Q: Does it use the Miata transmission?

A: Nope! Using the Hayabusa sequential transmission saves about 80lbs, and creates opportunities for all kinds of fun stuff like paddle shifters and no-lift, clutchless shifts.


Q: What about the transmission? Doesn't it have like tiny motorcycle gears?

 A: Yes, they may be slightly smaller, but I'm sure you've heard the trope "size doesn't matter." Well, that is particularly so in this case. Road going cars use conical shaped gears and a series of syncros. This improves driveability and reduces NVH (noise vibration and harshnes), but at the expense of weight, complexity, and performance. The Hyabusa transmission has straight cut gears. This means there's no need for syncros or other supporting mechanisms which reduces weight and complexity. Additionally, straight cut gears have much more tooth engagement than conical cut gears, which distributes the load more evenly, reducing stress on the gear.

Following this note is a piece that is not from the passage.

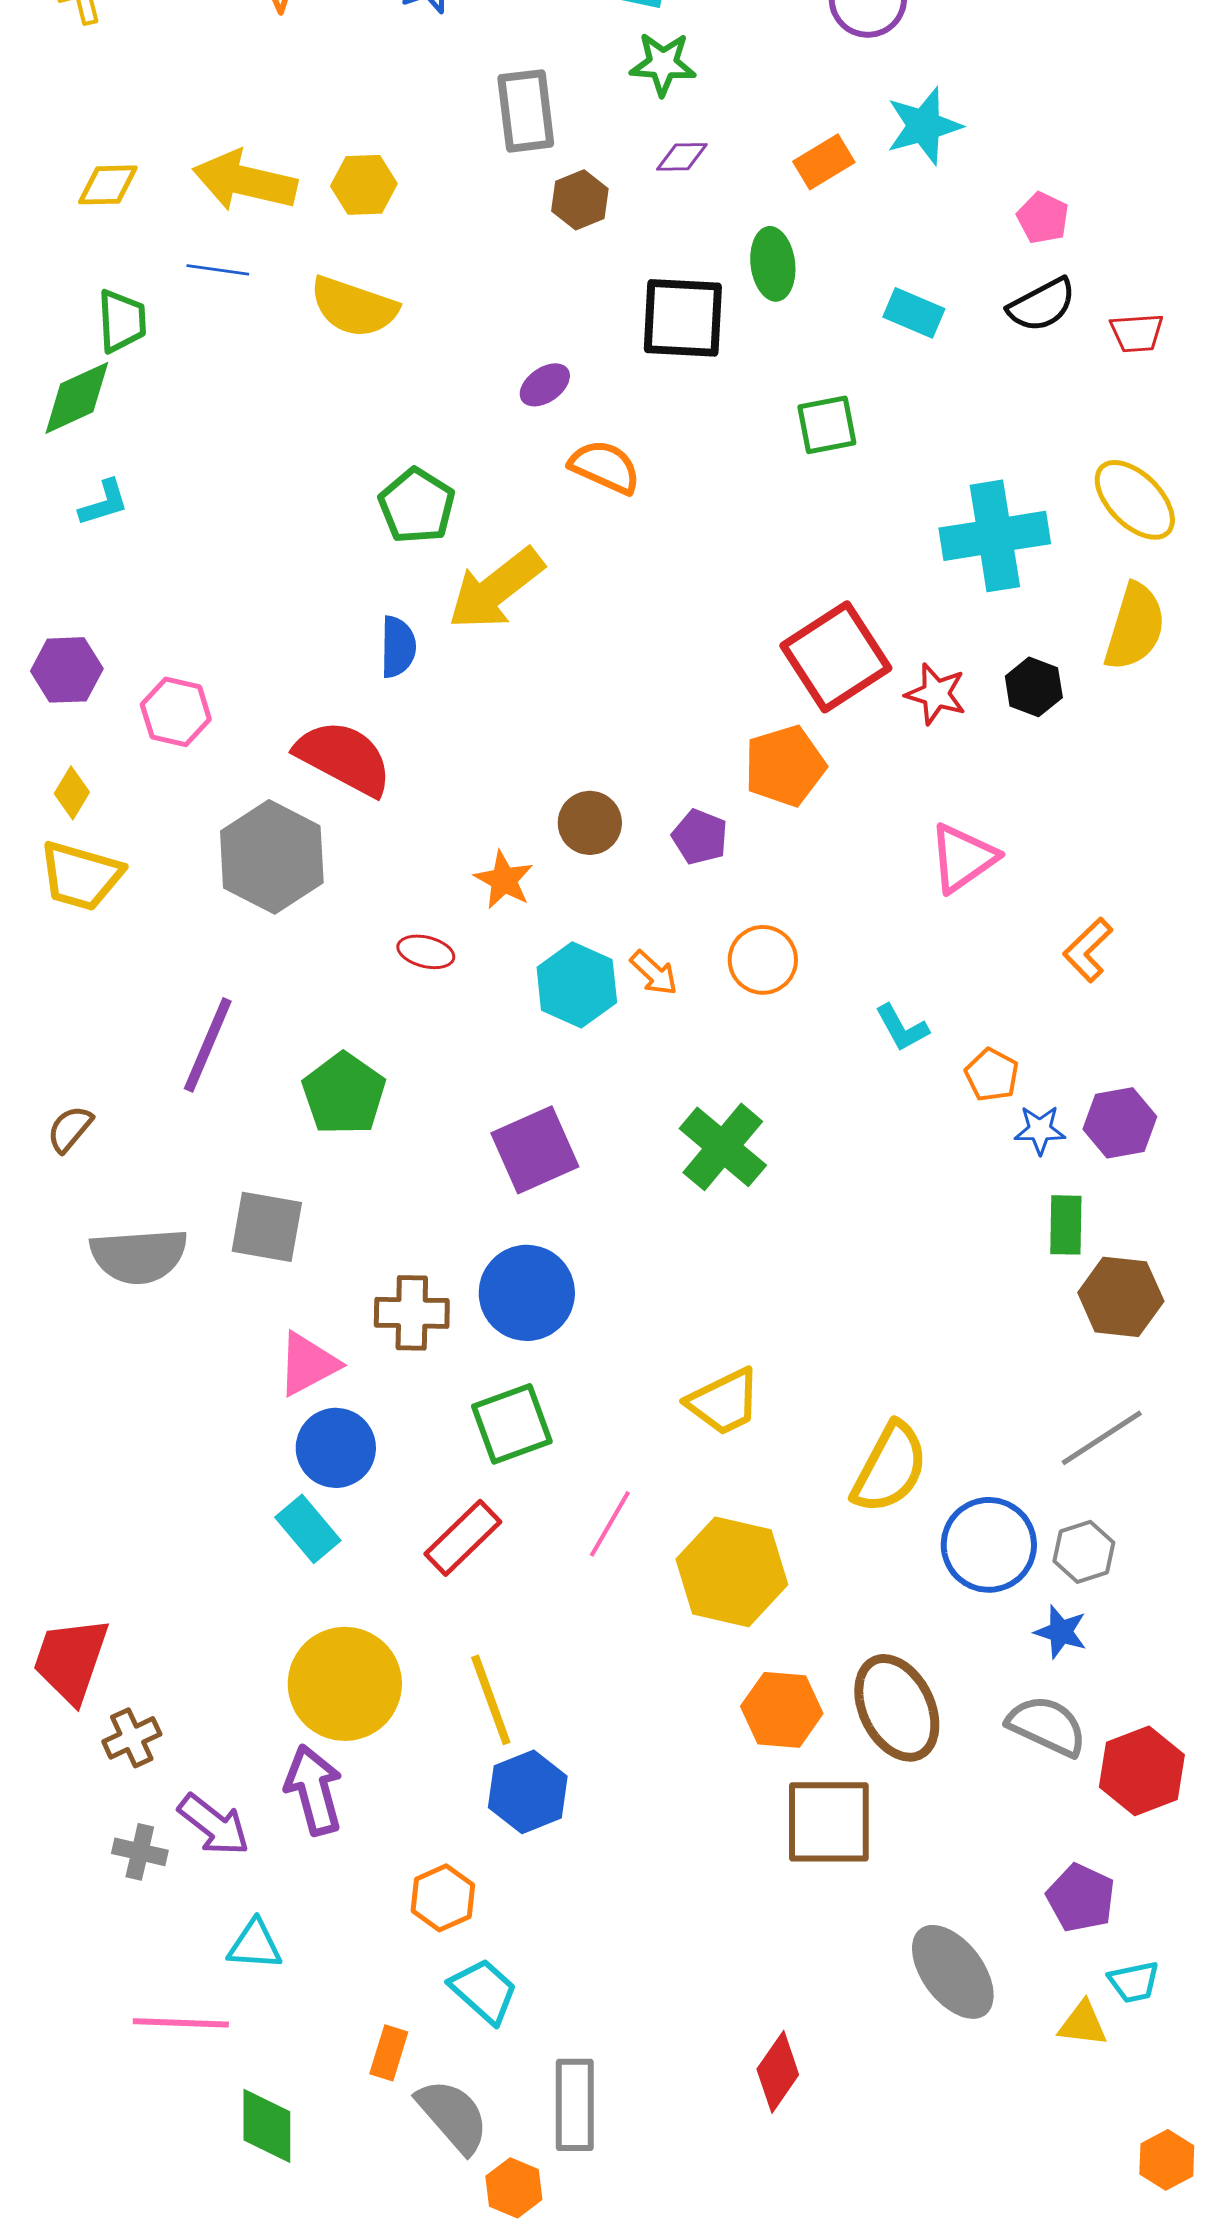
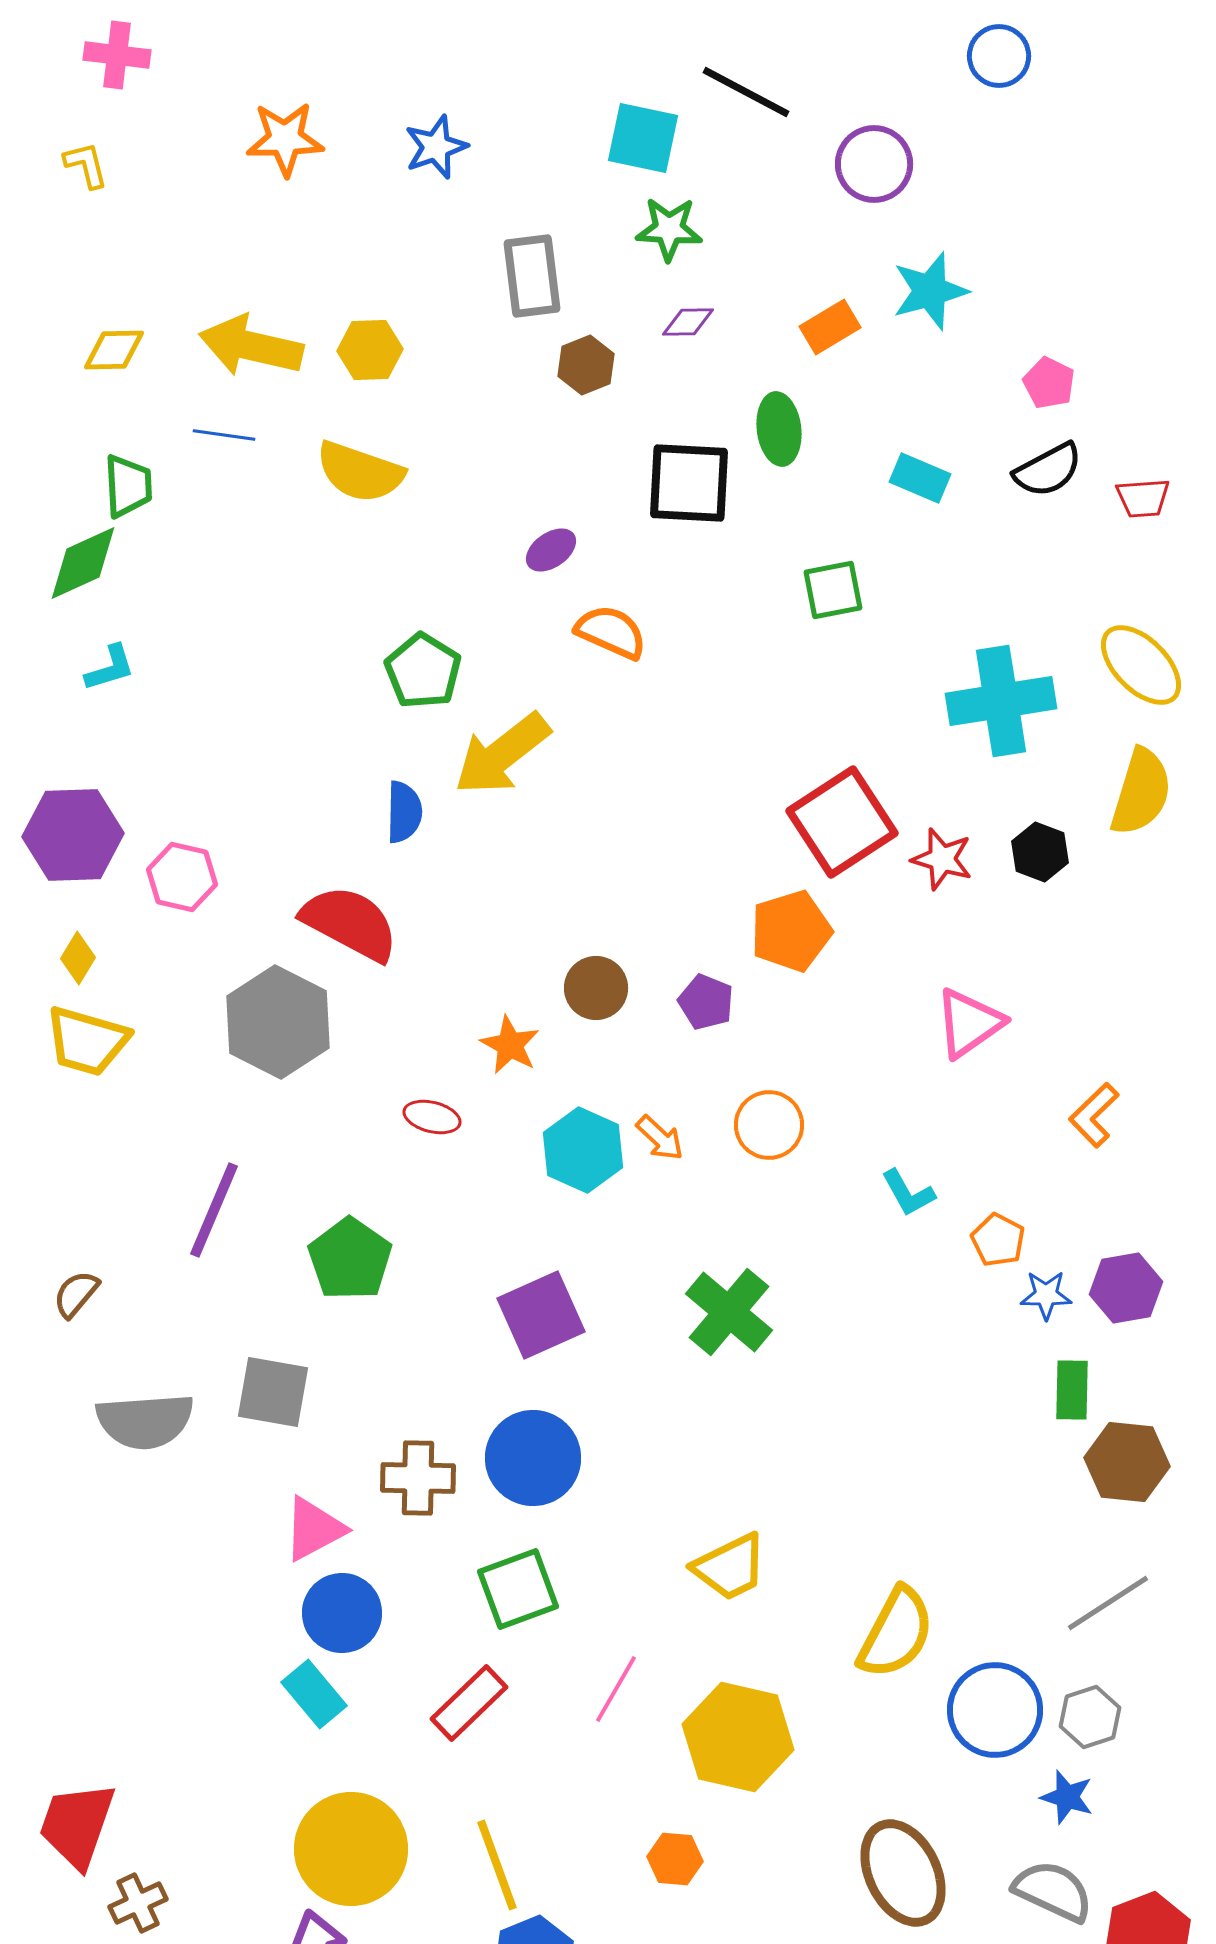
purple hexagon: (67, 670) -> (73, 835), size x1.4
orange hexagon: (782, 1710) -> (675, 1859), moved, size x0.7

Q: But can it reverse tho?

A: Yes. Reverse will be an option. For the short term, we will be offering a 1:1 reverse gearbox with 2 piece driveshaft as a reverse option. The neat (albeit useless) thing about this option is that you'll have 6 forward gears as well as 6 reverse gears. The company that produces them holds the world record for fastest speed in reverse. 

We're also working on our own lower cost option in house that will use an electric motor for reverse.

Q: What about power steering, air conditioning, heat, things of that nature?

A: Lol. This kit is pretty hardcore and pretty track focused. Admittedly, it probably wouldn't make a great daily. In my 20s, I definitely would have dailyed it, but as a 35 year old I need my air conditioning. Things you'll have to live without:

- Power steering

- Heat 

- Air conditioning

- Brake booster (trust me, you won't miss it)

Q: What does the kit consist of?

A: I'm assuming if you're into something like this, you've probably wrenched before. The base kit with just the essentials is a good option to keep costs down. However, some things you'd either need to source or fabricate yourself to complete the build. But if you don't want to do that, we'll be offering every component you'll need to complete your build, from wiring harness, to shifter. The base kit will consist of:

- Complete set of engine mounts

- Driveshaft

- Output shaft flange

- Headers

- Clutch solenoid mounting bracket

Some options will include:

- Lever actuated cable shifting system

- Lever actuated electronic shifting system

- Paddle actuated electronic shifting system

- Intake manifold to clear stock Miata/Exocet hood

- Reverse

- Modified wiring harness (vestigial components removed, fuel pump and gauge cluster harness lengthened, tip-over and kickstand switches deleted).